(PROMPT):
The records that follow must be reproduced in full, with every picture excluded.
==================================================
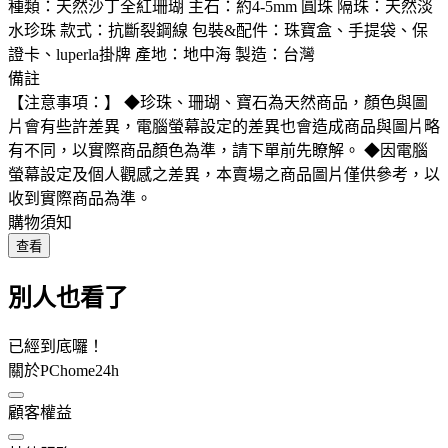
種類：天然沙丁全紅珊瑚 主石：約4-5mm 圓珠 隔珠：天然淡
水珍珠 款式：抗斷裂鋼線 包裝&配件：珠寶盒、手提袋、保
證卡、luperla掛牌 產地：地中海 製造：台灣
備註
【注意事項：】 ◆珍珠、珊瑚、寶石為天然商品，顏色與圖
片會有些許差異，電腦螢幕設定的差異也會造成商品與圖片略
有不同，以實際商品顏色為準，請下單前先瞭解。 ◆因電腦
螢幕設定及個人觀感之差異，本賣場之商品圖片僅供參考，以
收到實際商品為準。
購物須知
查看
別人也看了
已經到底囉！
關於PChome24h
顧客權益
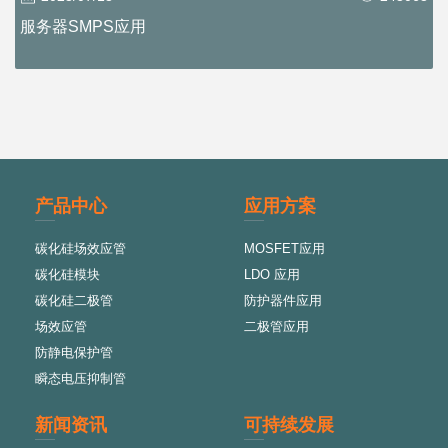
服务器SMPS应用
产品中心
应用方案
碳化硅场效应管
MOSFET应用
碳化硅模块
LDO 应用
碳化硅二极管
防护器件应用
场效应管
二极管应用
防静电保护管
瞬态电压抑制管
新闻资讯
可持续发展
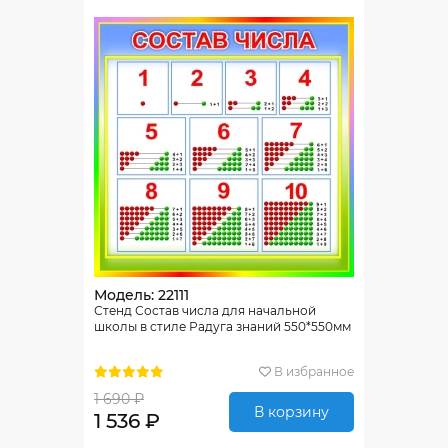
Модель: 22111
Стенд Состав числа для начальной
школы в стиле Радуга знаний 550*550мм
В избранное
1 690 ₽
В корзину
1 536 ₽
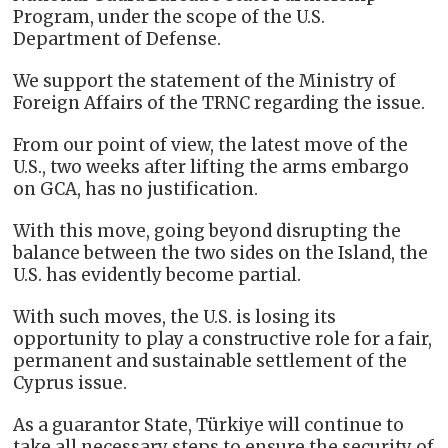
Program, under the scope of the U.S.
Department of Defense.
We support the statement of the Ministry of
Foreign Affairs of the TRNC regarding the issue.
From our point of view, the latest move of the
U.S., two weeks after lifting the arms embargo
on GCA, has no justification.
With this move, going beyond disrupting the
balance between the two sides on the Island, the
U.S. has evidently become partial.
With such moves, the U.S. is losing its
opportunity to play a constructive role for a fair,
permanent and sustainable settlement of the
Cyprus issue.
As a guarantor State, Türkiye will continue to
take all necessary steps to ensure the security of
==================================================
(RESPONSE BOX):
種類：天然沙丁全紅珊瑚 主石：約4-5mm 圓珠 隔珠：天然淡
水珍珠 款式：抗斷裂鋼線 包裝&配件：珠寶盒、手提袋、保
證卡、luperla掛牌 產地：地中海 製造：台灣
備註
【注意事項：】 ◆珍珠、珊瑚、寶石為天然商品，顏色與圖
片會有些許差異，電腦螢幕設定的差異也會造成商品與圖片略
有不同，以實際商品顏色為準，請下單前先瞭解。 ◆因電腦
螢幕設定及個人觀感之差異，本賣場之商品圖片僅供參考，以
收到實際商品為準。
購物須知
查看
別人也看了
已經到底囉！
關於PChome24h
顧客權益
服务器SMPS应用
产品中心
应用方案
碳化硅场效应管
MOSFET应用
碳化硅模块
LDO 应用
碳化硅二极管
防护器件应用
场效应管
二极管应用
防静电保护管
瞬态电压抑制管
新闻资讯
可持续发展
Модель: 22111
Стенд Состав числа для начальной
школы в стиле Радуга знаний 550*550мм
В избранное
1 690 ₽
В корзину
1 536 ₽
Program, under the scope of the U.S.
Department of Defense.
We support the statement of the Ministry of
Foreign Affairs of the TRNC regarding the issue.
From our point of view, the latest move of the
U.S., two weeks after lifting the arms embargo
on GCA, has no justification.
With this move, going beyond disrupting the
balance between the two sides on the Island, the
U.S. has evidently become partial.
With such moves, the U.S. is losing its
opportunity to play a constructive role for a fair,
permanent and sustainable settlement of the
Cyprus issue.
As a guarantor State, Türkiye will continue to
take all necessary steps to ensure the security of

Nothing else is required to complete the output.